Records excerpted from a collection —
--- --- ---
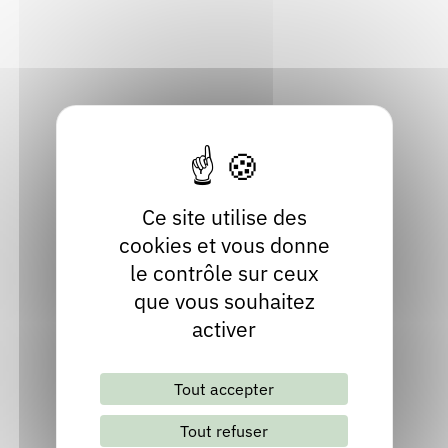
01410 Champfromier
Rendez-vous : le programme
Correcteurs
Ain
Localiser
Nous contacter
Bibliothèques
06 79 68 08 76
Ce site utilise des
cookies et vous donne
le contrôle sur ceux
que vous souhaitez
activer
Lettre d'information mensuelle
Tout accepter
S'abonner
Les archives
Tout refuser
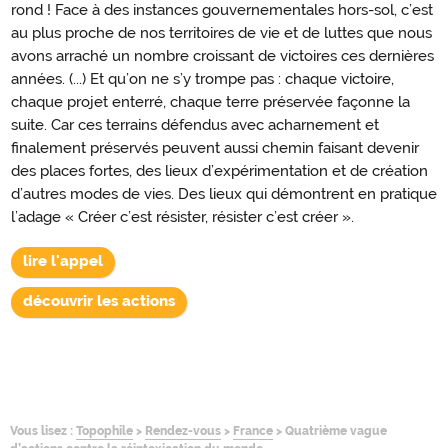
rond ! Face à des instances gouvernementales hors-sol, c’est
au plus proche de nos territoires de vie et de luttes que nous
avons arraché un nombre croissant de victoires ces dernières
années. (...) Et qu’on ne s’y trompe pas : chaque victoire,
chaque projet enterré, chaque terre préservée façonne la
suite. Car ces terrains défendus avec acharnement et
finalement préservés peuvent aussi chemin faisant devenir
des places fortes, des lieux d’expérimentation et de création
d’autres modes de vies. Des lieux qui démontrent en pratique
l’adage « Créer c’est résister, résister c’est créer ».
lire l'appel
découvrir les actions
Vous lisez :
Topophile
>
Rendez-vous
>
France
>
Quatrième vague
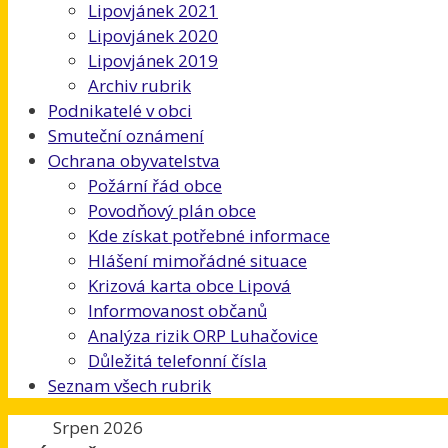
Lipovjánek 2021
Lipovjánek 2020
Lipovjánek 2019
Archiv rubrik
Podnikatelé v obci
Smuteční oznámení
Ochrana obyvatelstva
Požární řád obce
Povodňový plán obce
Kde získat potřebné informace
Hlášení mimořádné situace
Krizová karta obce Lipová
Informovanost občanů
Analýza rizik ORP Luhačovice
Důležitá telefonní čísla
Seznam všech rubrik
Srpen 2026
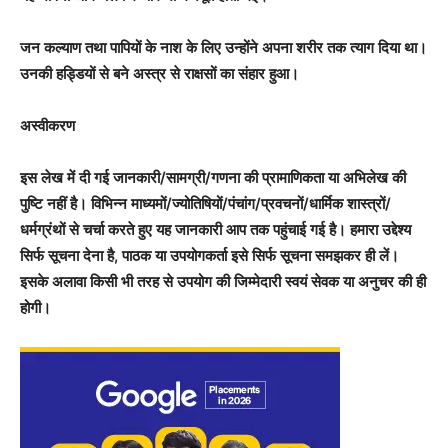
जन कल्याण तथा पापियों के नाश के लिए उन्होंने अपना शरीर तक त्याग दिया था।
उनकी हड्डियों से बने अस्त्र से राक्षसों का संहार हुआ।
अस्वीकरण
इस लेख में दी गई जानकारी/सामग्री/गणना की प्रामाणिकता या अभिलेख की
पुष्टि नहीं है। विभिन्न माध्यमों/ज्योतिषियों/पंचांग/प्रवचनों/धार्मिक शास्त्रों/
धर्मग्रंथों से चर्चा करते हुए यह जानकारी आप तक पहुंचाई गई है। हमारा उद्देश्य
सिर्फ सूचना देना है, पाठक या उपयोगकर्ता इसे सिर्फ सूचना समझकर ही लें।
इसके अलावा किसी भी तरह से उपयोग की जिम्मेदारी स्वयं सेवक या अनुचर की ही
होगी।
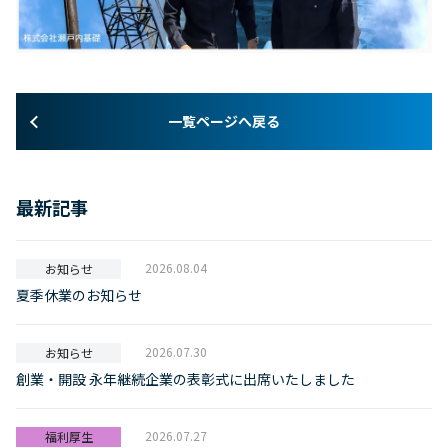
一覧ページへ戻る
最新記事
2026.08.04
お知らせ
夏季休業のお知らせ
2026.07.30
お知らせ
創業・開設 永年継続企業の表彰式に出席いたしました
2026.07.27
福利厚生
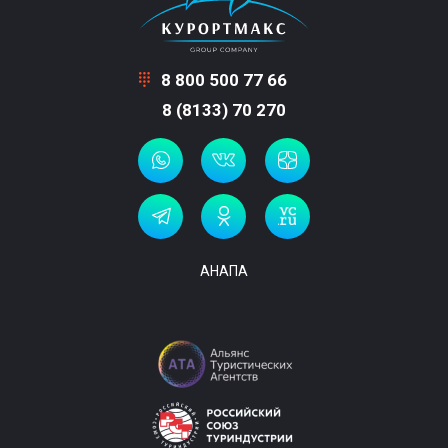
8 800 500 77 66
8 (8133) 70 270
АНАПА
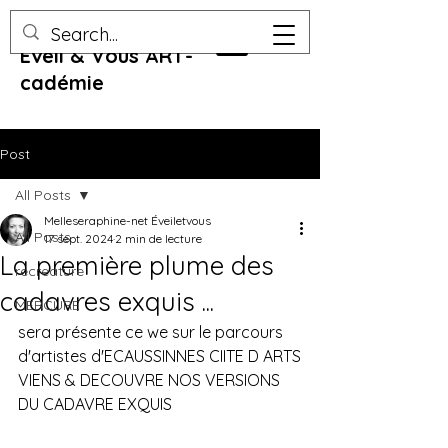
Eveil & Vous ART-
cadémie
Post
All Posts
Melleseraphine-net Éveiletvous
All Posts
17 sept. 2024
2 min de lecture
La première plume des
recreature
cadavres exquis ...
MERCURE
sera présente ce we sur le parcours 
d'artistes d'ECAUSSINNES CIITE D ARTS
VIENS & DECOUVRE NOS VERSIONS 
DU CADAVRE EXQUIS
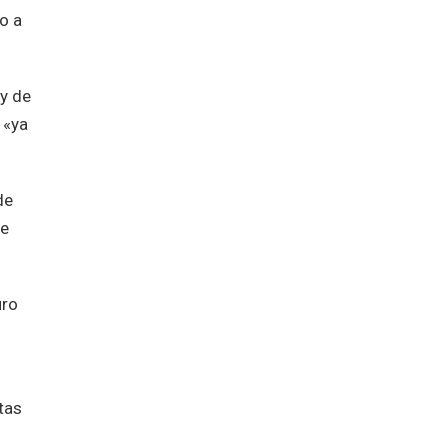
o a
y de
 «ya
de
de
uro
tas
--- --- ---
Type out the entries again without a single change, and leave the pictures out.

01410 Champfromier
Rendez-vous : le programme
Correcteurs
Ain
Localiser
Nous contacter
Bibliothèques
06 79 68 08 76
Ce site utilise des
cookies et vous donne
le contrôle sur ceux
que vous souhaitez
activer
Lettre d'information mensuelle
Tout accepter
S'abonner
Les archives
Tout refuser
rond ! Face à des instances gouvernementales hors-sol, c’est
au plus proche de nos territoires de vie et de luttes que nous
avons arraché un nombre croissant de victoires ces dernières
années. (...) Et qu’on ne s’y trompe pas : chaque victoire,
chaque projet enterré, chaque terre préservée façonne la
suite. Car ces terrains défendus avec acharnement et
finalement préservés peuvent aussi chemin faisant devenir
des places fortes, des lieux d’expérimentation et de création
d’autres modes de vies. Des lieux qui démontrent en pratique
l’adage « Créer c’est résister, résister c’est créer ».
lire l'appel
découvrir les actions
Vous lisez :
Topophile
>
Rendez-vous
>
France
>
Quatrième vague
Lipovjánek 2021
Lipovjánek 2020
Lipovjánek 2019
Archiv rubrik
Podnikatelé v obci
Smuteční oznámení
Ochrana obyvatelstva
Požární řád obce
Povodňový plán obce
Kde získat potřebné informace
Hlášení mimořádné situace
Krizová karta obce Lipová
Informovanost občanů
Analýza rizik ORP Luhačovice
Důležitá telefonní čísla
Seznam všech rubrik
Srpen 2026
जन कल्याण तथा पापियों के नाश के लिए उन्होंने अपना शरीर तक त्याग दिया था।
उनकी हड्डियों से बने अस्त्र से राक्षसों का संहार हुआ।
अस्वीकरण
इस लेख में दी गई जानकारी/सामग्री/गणना की प्रामाणिकता या अभिलेख की
पुष्टि नहीं है। विभिन्न माध्यमों/ज्योतिषियों/पंचांग/प्रवचनों/धार्मिक शास्त्रों/
धर्मग्रंथों से चर्चा करते हुए यह जानकारी आप तक पहुंचाई गई है। हमारा उद्देश्य
सिर्फ सूचना देना है, पाठक या उपयोगकर्ता इसे सिर्फ सूचना समझकर ही लें।
इसके अलावा किसी भी तरह से उपयोग की जिम्मेदारी स्वयं सेवक या अनुचर की ही
होगी।
一覧ページへ戻る
最新記事
2026.08.04
お知らせ
夏季休業のお知らせ
2026.07.30
お知らせ
創業・開設 永年継続企業の表彰式に出席いたしました
2026.07.27
福利厚生
8 800 500 77 66
8 (8133) 70 270
АНАПА
Eveil & Vous ART-
cadémie
Post
All Posts
Melleseraphine-net Éveiletvous
All Posts
17 sept. 2024
2 min de lecture
La première plume des
recreature
cadavres exquis ...
MERCURE
sera présente ce we sur le parcours 
d'artistes d'ECAUSSINNES CIITE D ARTS
VIENS & DECOUVRE NOS VERSIONS 
DU CADAVRE EXQUIS
o a
y de
 «ya
de
de
uro
tas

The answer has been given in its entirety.